Same as sub except that all non-overlapping occurrences of a substring or subbinary matching RegExp in BinOrString are replaced by the string Replacement.

split(BinOrString, RegExp) -> List
split(BinOrString, RegExp, {StartIndex, EndIndex}) -> List

BinOrString = binary() | string()
RegExp = string() | MatchSpec
MatchSpec = tuple() as returned by match_compile/1
StartIndex = EndIndex = integer()

List = [ binary() ]

Splits Binary into a list of binaries based on the pattern specified in RegExp.

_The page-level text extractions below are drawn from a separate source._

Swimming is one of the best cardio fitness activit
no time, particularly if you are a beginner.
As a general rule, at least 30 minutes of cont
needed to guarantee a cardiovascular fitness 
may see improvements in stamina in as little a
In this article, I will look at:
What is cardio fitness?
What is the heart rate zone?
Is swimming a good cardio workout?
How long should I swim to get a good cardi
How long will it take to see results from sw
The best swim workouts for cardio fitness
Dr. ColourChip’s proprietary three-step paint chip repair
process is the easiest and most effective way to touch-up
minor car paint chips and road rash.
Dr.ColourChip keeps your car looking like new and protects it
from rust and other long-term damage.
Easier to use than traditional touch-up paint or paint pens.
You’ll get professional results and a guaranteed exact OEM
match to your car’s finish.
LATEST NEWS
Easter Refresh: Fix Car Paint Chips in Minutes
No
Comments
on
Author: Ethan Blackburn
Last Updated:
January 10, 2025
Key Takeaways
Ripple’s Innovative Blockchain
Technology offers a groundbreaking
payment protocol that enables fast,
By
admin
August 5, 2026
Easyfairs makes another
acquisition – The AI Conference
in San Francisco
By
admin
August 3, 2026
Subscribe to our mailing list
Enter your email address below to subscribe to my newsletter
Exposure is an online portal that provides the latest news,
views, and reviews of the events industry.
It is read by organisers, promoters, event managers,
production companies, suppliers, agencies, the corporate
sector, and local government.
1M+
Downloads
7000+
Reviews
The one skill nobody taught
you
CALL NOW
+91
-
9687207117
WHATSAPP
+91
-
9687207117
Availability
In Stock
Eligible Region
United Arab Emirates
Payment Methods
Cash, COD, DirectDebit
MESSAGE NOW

The resulting list should basically be the same as for regexp:split/2.

Performance

Performance was measured for the functions considered most important using the reference implementation. Some examples:

  1. Searching for a non-existing 1 and 3 byte binary in a ~1 Mb binary. Notice how binary:match/2 gets faster the longer the needle is thanks to the O(n/m) algorithm. All times in microseconds.

        Search for:        1 byte   3 bytes
    ---------------------------------------   
    binary:match/2:        17598      6045 
    binary:regex_first/2:  47299     46701
    string:str/2:          68969     69637
    regexp:first_match/2: 460858    887485
    
  2. Splitting a ~1 Mb binary on newline chars. This particular binary contained a newline every 60 chars on average.

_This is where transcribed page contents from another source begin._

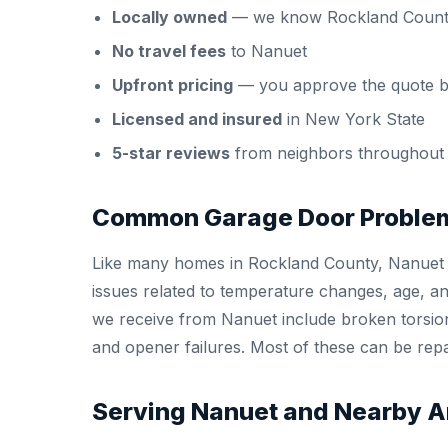
Locally owned
— we know Rockland Count
No travel fees
to Nanuet
Upfront pricing
— you approve the quote b
Licensed and insured
in New York State
5-star reviews
from neighbors throughout
Common Garage Door Problem
Like many homes in Rockland County, Nanuet 
issues related to temperature changes, age, 
we receive from Nanuet include broken torsion
and opener failures. Most of these can be repai
Serving Nanuet and Nearby A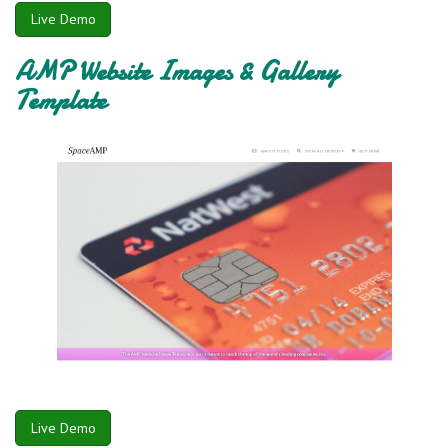
Live Demo
AMP Website Images & Gallery
Template
Live Demo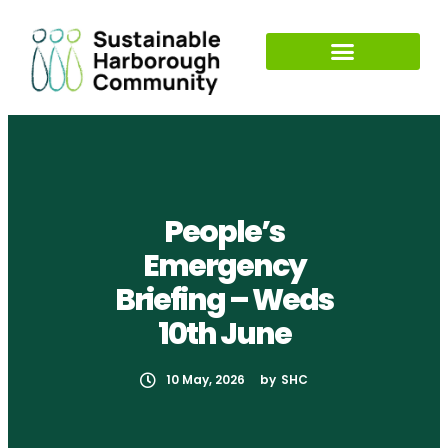
People’s
Emergency
Briefing – Weds
10th June
10 May, 2026
by
SHC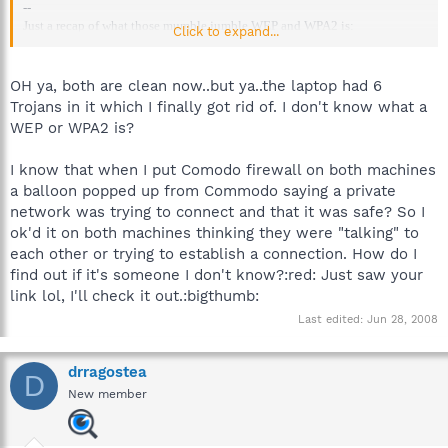
--
Just a recap of what those mumble jumble WEP and WPA2 is:
Click to expand...
http://forums.spybot.info/showpost.php?p=206193&postcount=12
--
OH ya, both are clean now..but ya..the laptop had 6
Trojans in it which I finally got rid of. I don't know what a
WEP or WPA2 is?
I know that when I put Comodo firewall on both machines
a balloon popped up from Commodo saying a private
network was trying to connect and that it was safe? So I
ok'd it on both machines thinking they were "talking" to
each other or trying to establish a connection. How do I
find out if it's someone I don't know?:red: Just saw your
link lol, I'll check it out.:bigthumb:
Last edited:
Jun 28, 2008
drragostea
D
New member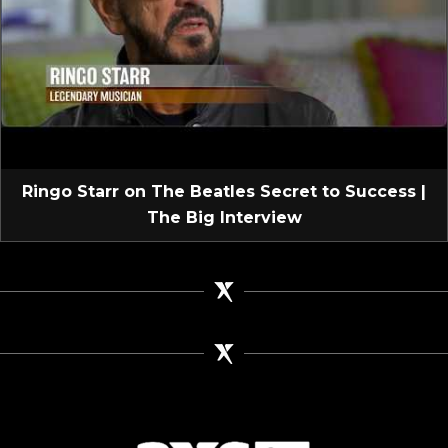
Ringo Starr on The Beatles Secret to Success |
The Big Interview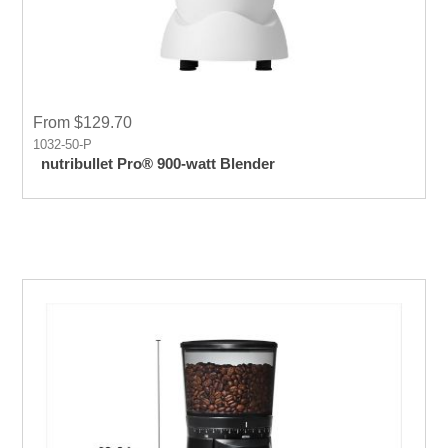
From $129.70
1032-50-P
nutribullet Pro® 900-watt Blender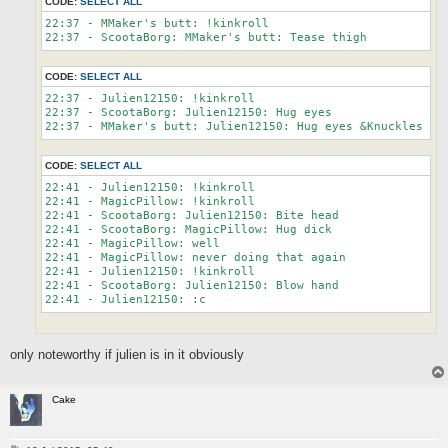
CODE:
SELECT ALL
22:37 - MMaker's butt: !kinkroll

CODE:
SELECT ALL
22:37 - Julien12150: !kinkroll

22:37 - ScootaBorg: Julien12150: Hug eyes

CODE:
SELECT ALL
22:41 - Julien12150: !kinkroll

22:41 - MagicPillow: !kinkroll

22:41 - ScootaBorg: Julien12150: Bite head

22:41 - ScootaBorg: MagicPillow: Hug dick

22:41 - MagicPillow: well

22:41 - MagicPillow: never doing that again

22:41 - Julien12150: !kinkroll

22:41 - ScootaBorg: Julien12150: Blow hand

only noteworthy if julien is in it obviously
Cake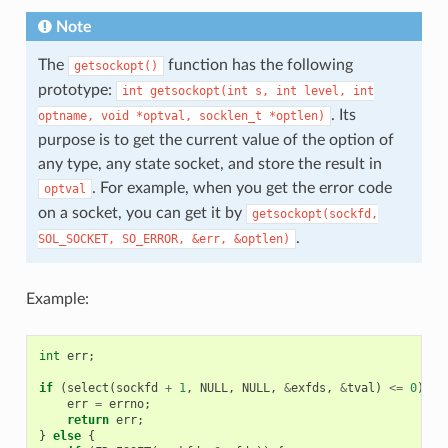
Note
The
function has the following
getsockopt()
prototype:
int
getsockopt(int
s,
int
level,
int
. Its
optname,
void
*optval,
socklen_t
*optlen)
purpose is to get the current value of the option of
any type, any state socket, and store the result in
. For example, when you get the error code
optval
on a socket, you can get it by
getsockopt(sockfd,
.
SOL_SOCKET,
SO_ERROR,
&err,
&optlen)
Example:
int
err
;
if
(
select
(
sockfd
+
1
,
NULL
,
NULL
,
&
exfds
,
&
tval
)
<=
0
)
{
err
=
errno
;
return
err
;
}
else
{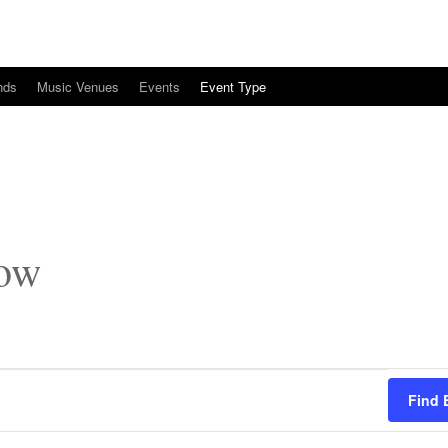
nds
Music Venues
Events
Event Type
how
Find 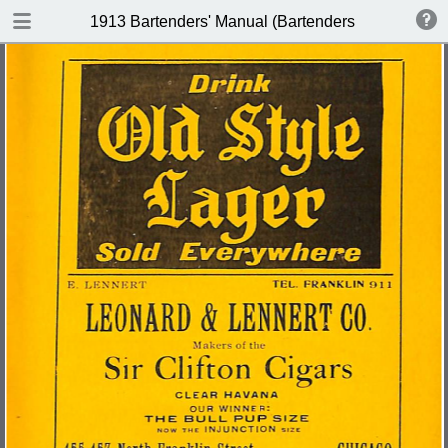
DOWNLOAD
1913 Bartenders' Manual (Bartenders Association 
publication.pdf
60.1 MB
TABLE OF CONTENTS
Index of Recipes for Mixing Francy
Drinks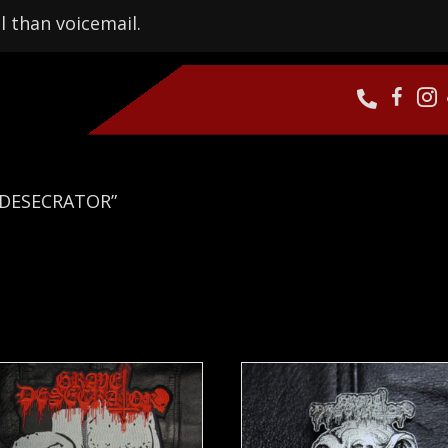
l than voicemail.
 DESECRATOR”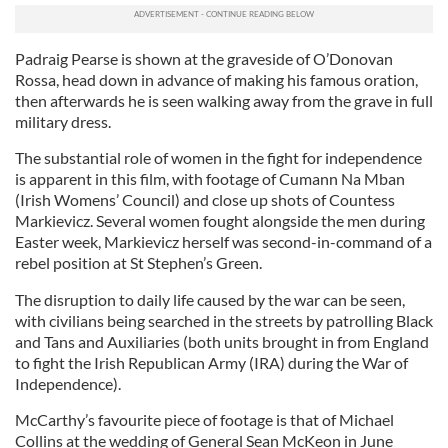
Padraig Pearse is shown at the graveside of O’Donovan
Rossa, head down in advance of making his famous oration,
then afterwards he is seen walking away from the grave in full
military dress.
The substantial role of women in the fight for independence
is apparent in this film, with footage of Cumann Na Mban
(Irish Womens’ Council) and close up shots of Countess
Markievicz. Several women fought alongside the men during
Easter week, Markievicz herself was second-in-command of a
rebel position at St Stephen’s Green.
The disruption to daily life caused by the war can be seen,
with civilians being searched in the streets by patrolling Black
and Tans and Auxiliaries (both units brought in from England
to fight the Irish Republican Army (IRA) during the War of
Independence).
McCarthy’s favourite piece of footage is that of Michael
Collins at the wedding of General Sean McKeon in June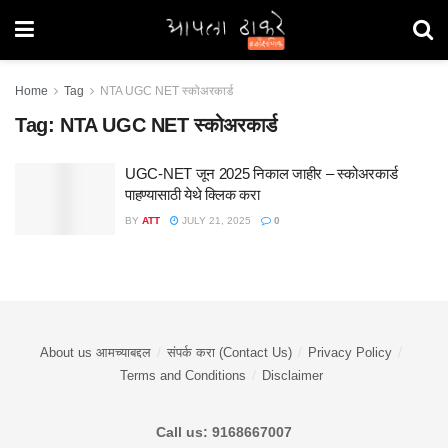
Home
Tag
NTA UGC NET स्कोअरकार्ड
Tag:
NTA UGC NET स्कोअरकार्ड
UGC-NET जून 2025 निकाल जाहीर – स्कोअरकार्ड
पाहण्यासाठी येथे क्लिक करा
BY
ATT
JULY 21, 2025
0
About us आमच्याबद्दल
संपर्क करा (Contact Us)
Privacy Policy
Terms and Conditions
Disclaimer
Call us: 9168667007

    binary:split/2:  89142 microseconds
    regexp:split/2: 564911 microseconds
    
  3. Regex-DNA benchmark from computer language shootout

    prototype regexp bif:    1.9 seconds
    regexp module in R12B:  99.1 seconds
    

In the examples at the computer language shootout PCRE has a slightly lower performance compared to other algorithms such as the one in the reference implementation or in particular the one featured in TCL. This may not necessarily mean that this is true for all types of patterns.

Reference implementation

A reference implementation has been provided to the OTP team.

Copyright

This document is licensed under the Creative Commons license.